Todos mirando sus sándwiches como si contuvieran los secretos del universo.
Sentí a Sera tensarse a mi lado.
Vi sus dedos apretarse alrededor de su vaso de agua.
Me acerqué y atraje a Sera contra mi costado.
Mi brazo rodeó sus hombros.
Firme.
Posesivo.
Ella se puso rígida.
Cada músculo se tensó.
—Por supuesto que lo estamos —dije.
Mantuve mi voz ligera.
Relajada.
Como si esto fuera lo más natural del mundo—.
La he estado buscando durante tres años.
La extrañé como loco.
Las cejas de Ofelia se dispararon hacia arriba.
Riley nos miró a ambos con escepticismo apenas disimulado.
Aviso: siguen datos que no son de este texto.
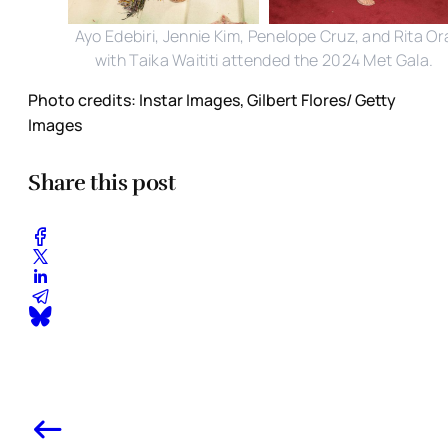
Ayo Edebiri, Jennie Kim, Penelope Cruz, and Rita Or
with Taika Waititi attended the 2024 Met Gala.
Photo credits: Instar Images, Gilbert Flores/ Getty
Images
Share this post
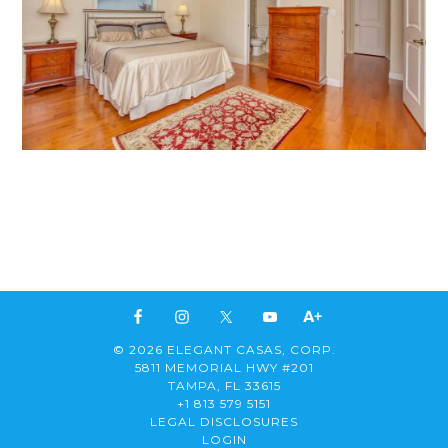
© 2026 ELEGANT CASAS, CORP.
5811 MEMORIAL HWY #201
TAMPA, FL 33615
+1 813 579 5151
LEGAL DISCLOSURES
LOGIN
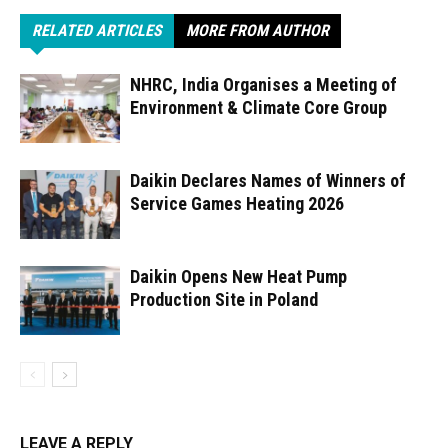
RELATED ARTICLES
MORE FROM AUTHOR
NHRC, India Organises a Meeting of
Environment & Climate Core Group
Daikin Declares Names of Winners of
Service Games Heating 2026
Daikin Opens New Heat Pump
Production Site in Poland
LEAVE A REPLY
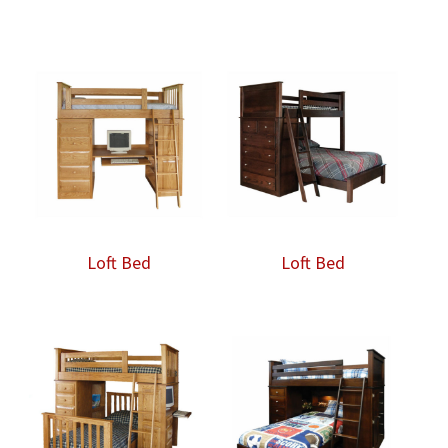
range:
$2,403.00
through
$4,348.00
Loft Bed
Loft Bed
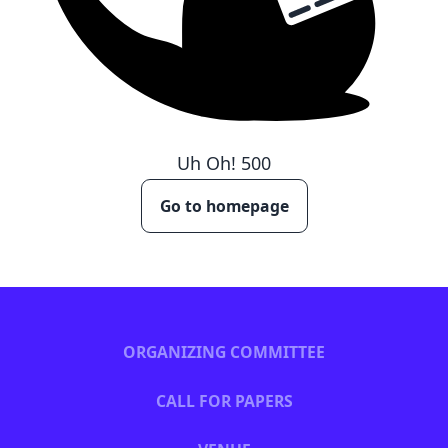
Uh Oh!
500
Go to homepage
ORGANIZING COMMITTEE
CALL FOR PAPERS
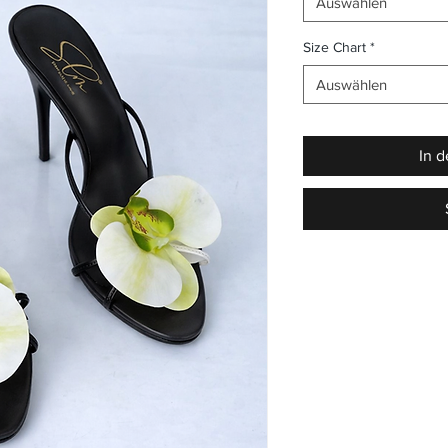
Auswählen
Size Chart
*
Auswählen
In 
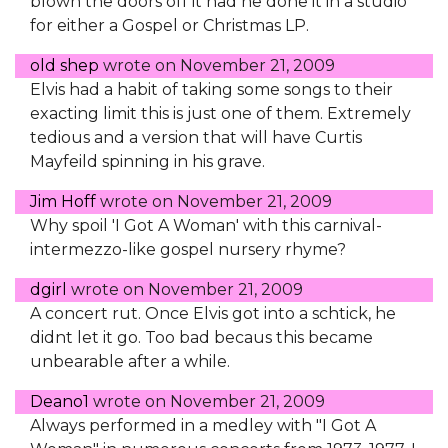
blown the doors off it had he done it in a studio
for either a Gospel or Christmas LP.
old shep
wrote on
November 21, 2009
Elvis had a habit of taking some songs to their
exacting limit this is just one of them. Extremely
tedious and a version that will have Curtis
Mayfeild spinning in his grave.
Jim Hoff
wrote on
November 21, 2009
Why spoil 'I Got A Woman' with this carnival-
intermezzo-like gospel nursery rhyme?
dgirl
wrote on
November 21, 2009
A concert rut. Once Elvis got into a schtick, he
didnt let it go. Too bad becaus this became
unbearable after a while.
Deano1
wrote on
November 21, 2009
Always performed in a medley with "I Got A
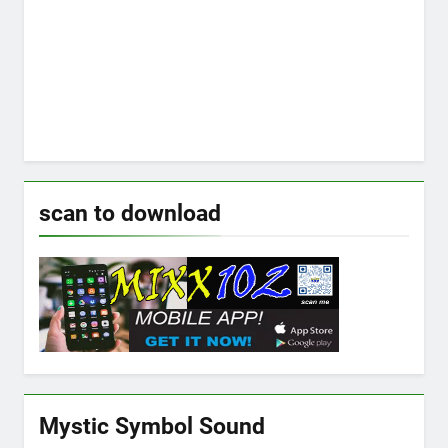
scan to download
Mystic Symbol Sound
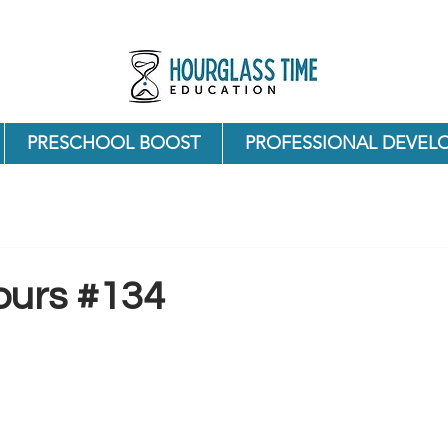
PRESCHOOL BOOST
PROFESSIONAL DEVEL
ours #134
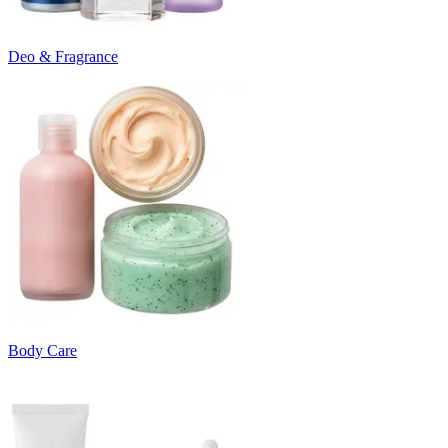
Deo & Fragrance
Body Care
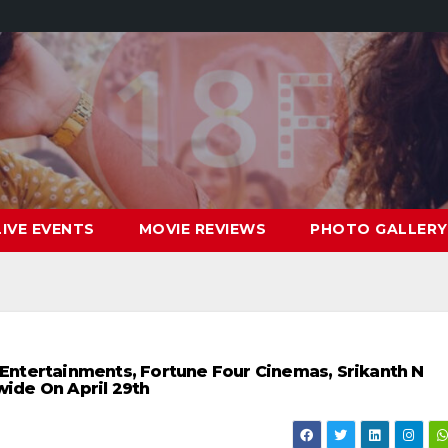
LIVE EVENTS
MOVIE REVIEWS
PHOTO GALLERY
a Entertainments, Fortune Four Cinemas, Srikanth N
ide On April 29th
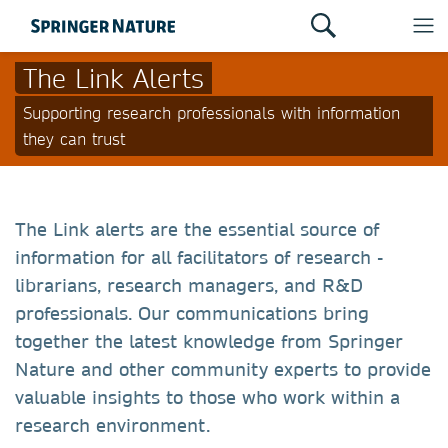
The Link Alerts
Supporting research professionals with information
they can trust
The Link alerts are the essential source of
information for all facilitators of research -
librarians, research managers, and R&D
professionals. Our communications bring
together the latest knowledge from Springer
Nature and other community experts to provide
valuable insights to those who work within a
research environment.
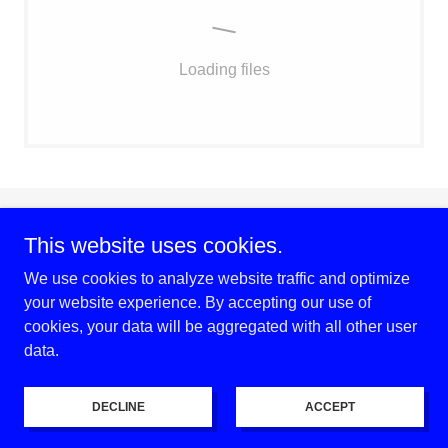
Loading files
Copyright © 2026 Village of Loch Lloyd Home & Garden Club -
This website uses cookies.
All Rights Reserved.
We use cookies to analyze website traffic and optimize
your website experience. By accepting our use of
Powered by
cookies, your data will be aggregated with all other user
data.
Privacy Policy
Terms and Conditions
DECLINE
ACCEPT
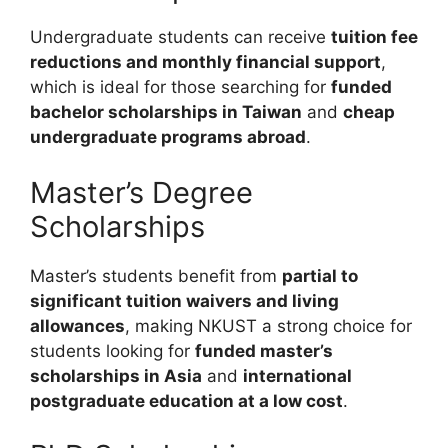
Undergraduate students can receive
tuition fee
reductions and monthly financial support
,
which is ideal for those searching for
funded
bachelor scholarships in Taiwan
and
cheap
undergraduate programs abroad
.
Master’s Degree
Scholarships
Master’s students benefit from
partial to
significant tuition waivers and living
allowances
, making NKUST a strong choice for
students looking for
funded master’s
scholarships in Asia
and
international
postgraduate education at a low cost
.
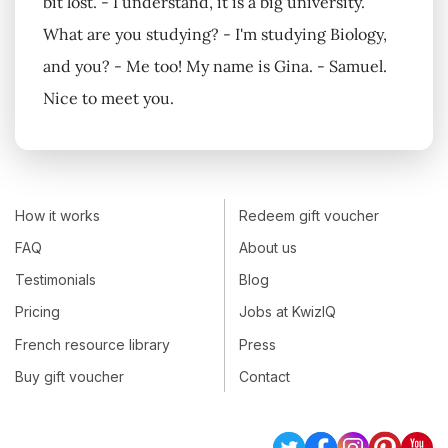
bit lost. - I understand, it is a big university.
What are you studying? - I'm studying Biology,
and you? - Me too! My name is Gina. - Samuel.
Nice to meet you.
How it works
Redeem gift voucher
FAQ
About us
Testimonials
Blog
Pricing
Jobs at KwizIQ
French resource library
Press
Buy gift voucher
Contact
—Claro —dijo Ofelia lentamente—.
Ustedes parecen…
realmente felices.
—Lo estamos.
—Atraje a Sera más cerca.
Sentí su corazón martilleando contra mi costado—.
¿Verdad, bebé?
Sera hizo un pequeño sonido.
Podría haber sido acuerdo.
Podría haber sido asfixia.
—Sí —logró decir.
Su voz sonó estrangulada—.
Super felices.
Los labios de Riley temblaron.
Estaba tratando de no sonreír.
O reírse.
Probablemente ambas.
—Eso es…
genial —dijo cuidadosamente—.
Realmente genial.
Estoy tan feliz por ustedes dos.
—¡Yo también!
—La sonrisa de Ofelia era traviesa ahora—.
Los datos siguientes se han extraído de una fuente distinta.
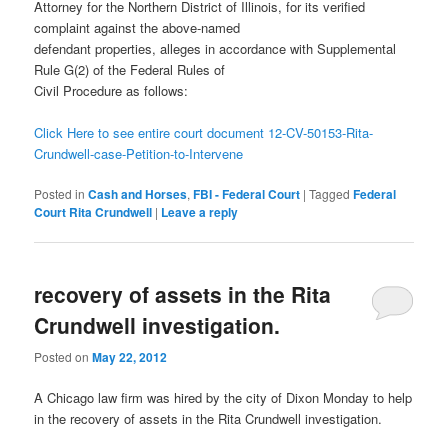
Attorney for the Northern District of Illinois, for its verified
complaint against the above-named
defendant properties, alleges in accordance with Supplemental
Rule G(2) of the Federal Rules of
Civil Procedure as follows:
Click Here to see entire court document 12-CV-50153-Rita-
Crundwell-case-Petition-to-Intervene
Posted in
Cash and Horses
,
FBI - Federal Court
|
Tagged
Federal
Court Rita Crundwell
|
Leave a reply
recovery of assets in the Rita
Crundwell investigation.
Posted on
May 22, 2012
A Chicago law firm was hired by the city of Dixon Monday to help
in the recovery of assets in the Rita Crundwell investigation.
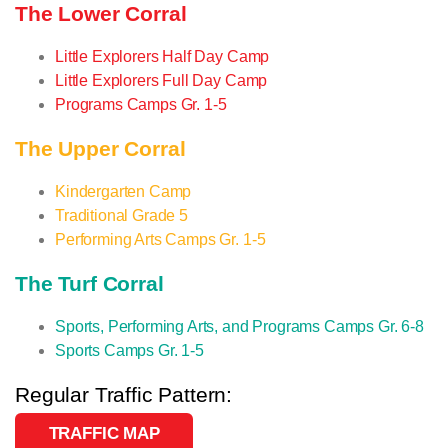
The Lower Corral
Little Explorers Half Day Camp
Little Explorers Full Day Camp
Programs Camps Gr. 1-5
The Upper Corral
Kindergarten Camp
Traditional Grade 5
Performing Arts Camps Gr. 1-5
The Turf Corral
Sports, Performing Arts, and Programs Camps Gr. 6-8
Sports Camps Gr. 1-5
Regular Traffic Pattern:
TRAFFIC MAP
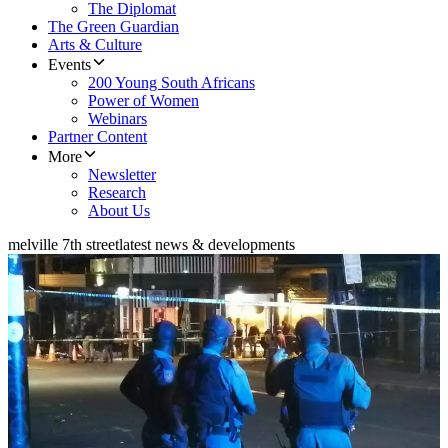
The Diplomat
The Green Guardian
Arts & Culture
Events
200 Young South Africans
Power of Women
Webinars
Partner Content
More
Newsletter
Research
About Us
melville 7th street
latest news & developments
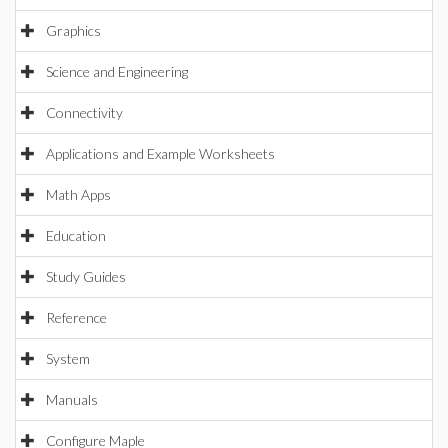
Graphics
Science and Engineering
Connectivity
Applications and Example Worksheets
Math Apps
Education
Study Guides
Reference
System
Manuals
Configure Maple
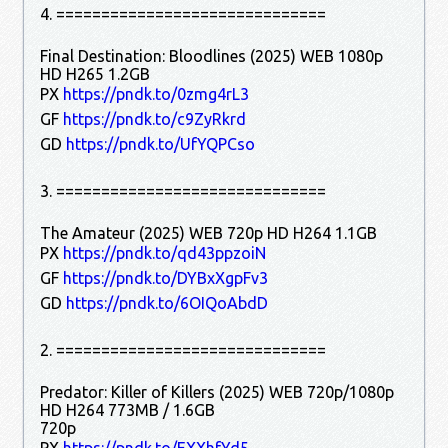
4. ==============================
Final Destination: Bloodlines (2025) WEB 1080p
HD H265 1.2GB
PX
https://pndk.to/0zmg4rL3
GF
https://pndk.to/c9ZyRkrd
GD
https://pndk.to/UfYQPCso
3. ==============================
The Amateur (2025) WEB 720p HD H264 1.1GB
PX
https://pndk.to/qd43ppzoiN
GF
https://pndk.to/DYBxXgpFv3
GD
https://pndk.to/6OIQoAbdD
2. ==============================
Predator: Killer of Killers (2025) WEB 720p/1080p
HD H264 773MB / 1.6GB
720p
PX
https://pndk.to/EXXhfYd5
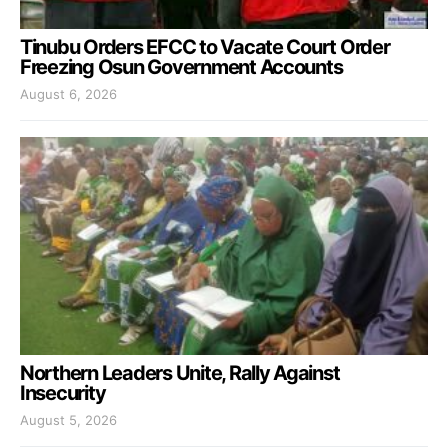
Tinubu Orders EFCC to Vacate Court Order
Freezing Osun Government Accounts
August 6, 2026
Northern Leaders Unite, Rally Against
Insecurity
August 5, 2026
Ustedes son simplemente adorables.
La forma en que están sentados ahí.
Tan acogedores.
Muy natural.
El codo de Sera se clavó en mis costillas.
Fuerte.
Tosí.
Aflojé mi agarre ligeramente.
—¿Y cuándo sucedió esto?
—Ofelia se inclinó hacia adelante.
Sus ojos brillando con picardía—.
¿La reconciliación?
¿Fue romántico?
¿Damien te dejó sin aliento?
—Fue…
—comenzó Sera.
—Intenso —la interrumpí—.
Muy intenso.
En el momento en que la vi, lo supe.
Esa es.
Esa es mi chica.
Mi compañera.
Mi todo.
Las uñas de Sera se clavaron en mi muslo bajo la mesa.
—Qué dulce —dijo Riley.
Su tono era de pura inocencia pero sus ojos se reían—.
Debes estar muy aliviado de tenerla de vuelta, Damien.
—No tienes idea.
—Bajé la mirada hacia Sera.
Forcé una sonrisa—.
Nunca la dejaré ir de nuevo.
La sonrisa de Sera parecía más bien mostrar los dientes.
—
Para cuando Ofelia y Riley finalmente se fueron —después de extraer promesas de más visitas y noches de chicas y «mucho tiempo para ponerse al día»— me dolía la cara de sonreír falsamente.
La puerta se cerró tras ellas.
Sera inmediatamente me empujó lejos.
Fuerte.
—¿Qué demonios fue eso?
—Se volvió hacia mí.
Ojos ardiendo—.
¿Jalarme contra ti?
¿Llamarme bebé?
¿Actuar como si fuéramos una pareja feliz?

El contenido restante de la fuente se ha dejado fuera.